Any clock is only as precise as when you started it. If you
started an atomic clock at 12:55 P.M. and a dime store, battery
powered wall clock at 1:00 P.M., when the actual time was
1:00 P.M., then which clock is correct? Even though the atomic
clock will greatly outperform the dime store clock in every
measurable sense, it is off by five minutes. The better clock
in this instance would be the dime store clock! This is not
because it is functionally better. In fact, it is grossly
inferior, but it was started at a known reference for the
correct time.
You could always argue that if you know the atomic clock
is off by five minutes, then you could simply add five minutes
every time you look at it. My point is that it doesn't matter
how precisely you can measure time. What really matters is
how precisely you can compare the time being measured to a
standard! It doesn't really matter if that standard is correct
or not. What matters is that it is agreed to by everyone.
This is the job for many scientists and engineers throughout
the world.
International Time Services
How can we use atomic time to our benefit? Many electronic
devices take advantage of a radio signal transmitted by NIST
(National Institute of Standards and Technology). The US radio
signals are WWV
, WWVH
, and WWVB
. Some of those “atomic” wall clocks utilize one of more
of these radio signals to adjust their time to conform to
an atomic clock standard. There is a great PDF
article written by NIST that details how to utilize these
signals to make radio controlled “atomic” clocks. Keep in
mind that these radio controlled clocks (RCC) that utilize
WWVB or any of the other signal formats, will most likely
update your clock only once a day.
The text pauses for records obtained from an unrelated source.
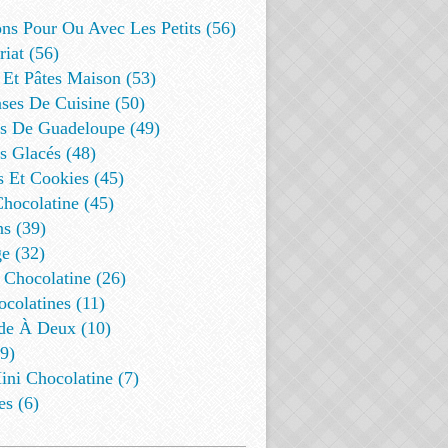
ns Pour Ou Avec Les Petits (56)
riat (56)
 Et Pâtes Maison (53)
ses De Cuisine (50)
es De Guadeloupe (49)
s Glacés (48)
s Et Cookies (45)
Chocolatine (45)
s (39)
e (32)
 Chocolatine (26)
colatines (11)
de À Deux (10)
9)
ini Chocolatine (7)
es (6)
Some may do it more often,
but I suspect most use the signal to resync with atomic time
once a day.
The NIST PDF article gives important information on how to
properly utilize and sync to the signal transmitted from the
atomic clock in Colorado. This is information for manufacturers
and consumers who make or use those LCD “atomic” clocks that
are widely available. Keep in mind that these Wal-Mart, K-Mart,
and BJ's brand radio controlled clocks (RCC) that
utilize WWVB or any of the other signal formats, will most
likely update your clock once a day. The LCD clocks are
marketed as being an “atomic” clock, but are obviously not.
They just make use of a standardized radio signal (WWV, WWVH,
or WWVB) to synchronize the digital clock to a true atomic
standard. A true atomic clock would sell for a good deal more
than $29.95.
In addition to the US sources of time standards, there are
several additional international ones.
JJY ( Japan ) – http://jjy.nict.go.jp/index-e.html
DCF77 ( Germany ) – http://www.eecis.udel.edu/~mills/ntp/dcf77.html
MSF ( UK ) – http://www.npl.co.uk/time/msf.html
BPC ( China ) – http://time.ewha.net/
HBG ( Switzerland ) – http://www.metas.ch/en/labors/4/4.html
These time standards are each based on atomic references.
The correct time is nothing more than an agreed to standard.
That time standard is currently UTC. UTC is the culmination
of years of increasingly precise measurements. GMT (Greenwich
Mean Time) was at one time the world time scale, but was found
to fluctuate too much when compared to newer, more accurate
clocks. Later came UT0, UT1 and UT2. The UT0, 1,2 time scales
were attempts to correct for seasonal and random variations
in the Earth's rotational spin and seasonal polar wobble.
Today, UTC is the accepted universal time. GMT, UT0, UT1,
and UT2 are all astronomically based “Earth” times, while
UTC is “Atomic” time.
Conclusion
In conclusion, I hope this series made you stop and think
about how time influences many things we take for granted
so often in our daily lives. I have either given you more
questions, a headache, or answered some questions, and possibly
answered some questions you didn't know you had. The next
time someone asks you what time it is, pause to reflect upon
everything we covered in this series before you answer the
question!
This concludes Mike Dziekan's three-part series on his
journey through the world of time. Editor.